Page-level text extractions

------------------------

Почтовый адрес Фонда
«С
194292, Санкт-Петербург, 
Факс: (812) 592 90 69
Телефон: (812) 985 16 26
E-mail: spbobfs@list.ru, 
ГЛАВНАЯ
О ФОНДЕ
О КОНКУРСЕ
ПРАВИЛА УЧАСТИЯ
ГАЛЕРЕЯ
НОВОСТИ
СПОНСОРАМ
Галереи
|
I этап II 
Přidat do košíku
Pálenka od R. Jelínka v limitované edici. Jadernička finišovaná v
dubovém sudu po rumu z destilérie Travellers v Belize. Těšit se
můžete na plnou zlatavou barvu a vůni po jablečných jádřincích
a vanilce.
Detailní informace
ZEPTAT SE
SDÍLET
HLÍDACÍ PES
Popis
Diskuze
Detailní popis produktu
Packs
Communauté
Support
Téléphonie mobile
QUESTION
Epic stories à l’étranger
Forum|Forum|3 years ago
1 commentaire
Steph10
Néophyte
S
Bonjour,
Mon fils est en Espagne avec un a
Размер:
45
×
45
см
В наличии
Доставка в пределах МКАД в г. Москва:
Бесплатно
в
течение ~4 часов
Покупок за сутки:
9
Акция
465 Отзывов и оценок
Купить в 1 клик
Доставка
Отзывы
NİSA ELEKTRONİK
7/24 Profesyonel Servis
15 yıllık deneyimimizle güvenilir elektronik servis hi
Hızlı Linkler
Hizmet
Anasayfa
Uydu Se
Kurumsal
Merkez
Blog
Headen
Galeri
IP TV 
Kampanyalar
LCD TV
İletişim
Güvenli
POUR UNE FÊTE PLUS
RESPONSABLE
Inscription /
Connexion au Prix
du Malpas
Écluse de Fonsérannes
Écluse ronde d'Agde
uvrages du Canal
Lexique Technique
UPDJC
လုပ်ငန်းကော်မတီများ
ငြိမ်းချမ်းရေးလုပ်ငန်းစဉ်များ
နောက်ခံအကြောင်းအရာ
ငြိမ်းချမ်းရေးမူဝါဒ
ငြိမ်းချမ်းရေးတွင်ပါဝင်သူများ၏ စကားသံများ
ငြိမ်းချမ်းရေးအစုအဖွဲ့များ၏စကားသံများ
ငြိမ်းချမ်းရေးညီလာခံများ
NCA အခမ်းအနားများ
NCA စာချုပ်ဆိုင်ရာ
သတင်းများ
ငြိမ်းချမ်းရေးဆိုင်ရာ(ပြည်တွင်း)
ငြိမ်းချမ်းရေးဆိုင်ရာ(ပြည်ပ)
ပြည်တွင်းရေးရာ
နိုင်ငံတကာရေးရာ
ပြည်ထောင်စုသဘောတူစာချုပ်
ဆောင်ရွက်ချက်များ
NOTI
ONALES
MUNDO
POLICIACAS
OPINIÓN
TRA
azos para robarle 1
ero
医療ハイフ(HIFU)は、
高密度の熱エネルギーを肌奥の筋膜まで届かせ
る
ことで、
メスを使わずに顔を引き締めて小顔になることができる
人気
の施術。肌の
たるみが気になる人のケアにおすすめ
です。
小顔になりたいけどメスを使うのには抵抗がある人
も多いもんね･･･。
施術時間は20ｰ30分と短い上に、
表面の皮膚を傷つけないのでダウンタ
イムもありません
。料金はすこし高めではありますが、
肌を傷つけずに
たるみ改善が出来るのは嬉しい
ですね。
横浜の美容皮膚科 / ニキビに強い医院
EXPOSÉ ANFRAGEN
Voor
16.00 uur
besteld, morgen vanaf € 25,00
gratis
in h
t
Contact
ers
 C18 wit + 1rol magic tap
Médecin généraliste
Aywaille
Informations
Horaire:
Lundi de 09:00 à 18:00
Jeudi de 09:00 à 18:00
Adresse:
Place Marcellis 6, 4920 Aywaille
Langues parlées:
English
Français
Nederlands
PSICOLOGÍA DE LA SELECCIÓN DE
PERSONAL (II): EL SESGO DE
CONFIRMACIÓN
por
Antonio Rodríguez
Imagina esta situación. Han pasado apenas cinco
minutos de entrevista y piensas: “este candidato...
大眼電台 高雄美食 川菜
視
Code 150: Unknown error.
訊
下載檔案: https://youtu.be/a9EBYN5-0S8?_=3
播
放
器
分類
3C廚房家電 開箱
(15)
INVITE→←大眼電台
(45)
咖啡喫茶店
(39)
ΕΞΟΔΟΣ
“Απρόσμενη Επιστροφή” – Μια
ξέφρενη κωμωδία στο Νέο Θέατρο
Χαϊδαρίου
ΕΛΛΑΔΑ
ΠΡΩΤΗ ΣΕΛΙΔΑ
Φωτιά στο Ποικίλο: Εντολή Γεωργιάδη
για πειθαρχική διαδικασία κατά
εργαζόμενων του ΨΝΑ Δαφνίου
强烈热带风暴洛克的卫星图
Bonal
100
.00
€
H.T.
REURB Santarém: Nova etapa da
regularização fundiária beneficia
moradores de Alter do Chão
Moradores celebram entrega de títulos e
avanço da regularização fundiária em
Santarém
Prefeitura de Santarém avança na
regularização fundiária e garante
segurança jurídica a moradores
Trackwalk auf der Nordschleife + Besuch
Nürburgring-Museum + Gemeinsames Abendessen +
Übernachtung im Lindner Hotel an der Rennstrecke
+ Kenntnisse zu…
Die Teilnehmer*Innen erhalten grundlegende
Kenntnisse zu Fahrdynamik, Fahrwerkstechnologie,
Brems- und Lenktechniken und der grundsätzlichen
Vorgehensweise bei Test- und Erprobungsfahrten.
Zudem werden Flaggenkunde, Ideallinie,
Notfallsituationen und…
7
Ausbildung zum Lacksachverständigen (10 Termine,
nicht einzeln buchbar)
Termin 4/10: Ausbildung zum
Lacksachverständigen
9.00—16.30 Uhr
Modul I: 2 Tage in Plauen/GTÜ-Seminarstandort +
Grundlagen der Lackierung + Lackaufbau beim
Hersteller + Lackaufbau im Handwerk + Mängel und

------------------------

- [WORK REQUEST]
Copy the entries above exactly, but only from the line holding "1 commentaire" through the line holding "ΠΡΩΤΗ ΣΕΛΙΔΑ", both included.

- [WRITTEN RESPONSE]
1 commentaire
Steph10
Néophyte
S
Bonjour,
Mon fils est en Espagne avec un a
Размер:
45
×
45
см
В наличии
Доставка в пределах МКАД в г. Москва:
Бесплатно
в
течение ~4 часов
Покупок за сутки:
9
Акция
465 Отзывов и оценок
Купить в 1 клик
Доставка
Отзывы
NİSA ELEKTRONİK
7/24 Profesyonel Servis
15 yıllık deneyimimizle güvenilir elektronik servis hi
Hızlı Linkler
Hizmet
Anasayfa
Uydu Se
Kurumsal
Merkez
Blog
Headen
Galeri
IP TV 
Kampanyalar
LCD TV
İletişim
Güvenli
POUR UNE FÊTE PLUS
RESPONSABLE
Inscription /
Connexion au Prix
du Malpas
Écluse de Fonsérannes
Écluse ronde d'Agde
uvrages du Canal
Lexique Technique
UPDJC
လုပ်ငန်းကော်မတီများ
ငြိမ်းချမ်းရေးလုပ်ငန်းစဉ်များ
နောက်ခံအကြောင်းအရာ
ငြိမ်းချမ်းရေးမူဝါဒ
ငြိမ်းချမ်းရေးတွင်ပါဝင်သူများ၏ စကားသံများ
ငြိမ်းချမ်းရေးအစုအဖွဲ့များ၏စကားသံများ
ငြိမ်းချမ်းရေးညီလာခံများ
NCA အခမ်းအနားများ
NCA စာချုပ်ဆိုင်ရာ
သတင်းများ
ငြိမ်းချမ်းရေးဆိုင်ရာ(ပြည်တွင်း)
ငြိမ်းချမ်းရေးဆိုင်ရာ(ပြည်ပ)
ပြည်တွင်းရေးရာ
နိုင်ငံတကာရေးရာ
ပြည်ထောင်စုသဘောတူစာချုပ်
ဆောင်ရွက်ချက်များ
NOTI
ONALES
MUNDO
POLICIACAS
OPINIÓN
TRA
azos para robarle 1
ero
医療ハイフ(HIFU)は、
高密度の熱エネルギーを肌奥の筋膜まで届かせ
る
ことで、
メスを使わずに顔を引き締めて小顔になることができる
人気
の施術。肌の
たるみが気になる人のケアにおすすめ
です。
小顔になりたいけどメスを使うのには抵抗がある人
も多いもんね･･･。
施術時間は20ｰ30分と短い上に、
表面の皮膚を傷つけないのでダウンタ
イムもありません
。料金はすこし高めではありますが、
肌を傷つけずに
たるみ改善が出来るのは嬉しい
ですね。
横浜の美容皮膚科 / ニキビに強い医院
EXPOSÉ ANFRAGEN
Voor
16.00 uur
besteld, morgen vanaf € 25,00
gratis
in h
t
Contact
ers
 C18 wit + 1rol magic tap
Médecin généraliste
Aywaille
Informations
Horaire:
Lundi de 09:00 à 18:00
Jeudi de 09:00 à 18:00
Adresse:
Place Marcellis 6, 4920 Aywaille
Langues parlées:
English
Français
Nederlands
PSICOLOGÍA DE LA SELECCIÓN DE
PERSONAL (II): EL SESGO DE
CONFIRMACIÓN
por
Antonio Rodríguez
Imagina esta situación. Han pasado apenas cinco
minutos de entrevista y piensas: “este candidato...
大眼電台 高雄美食 川菜
視
Code 150: Unknown error.
訊
下載檔案: https://youtu.be/a9EBYN5-0S8?_=3
播
放
器
分類
3C廚房家電 開箱
(15)
INVITE→←大眼電台
(45)
咖啡喫茶店
(39)
ΕΞΟΔΟΣ
“Απρόσμενη Επιστροφή” – Μια
ξέφρενη κωμωδία στο Νέο Θέατρο
Χαϊδαρίου
ΕΛΛΑΔΑ
ΠΡΩΤΗ ΣΕΛΙΔΑ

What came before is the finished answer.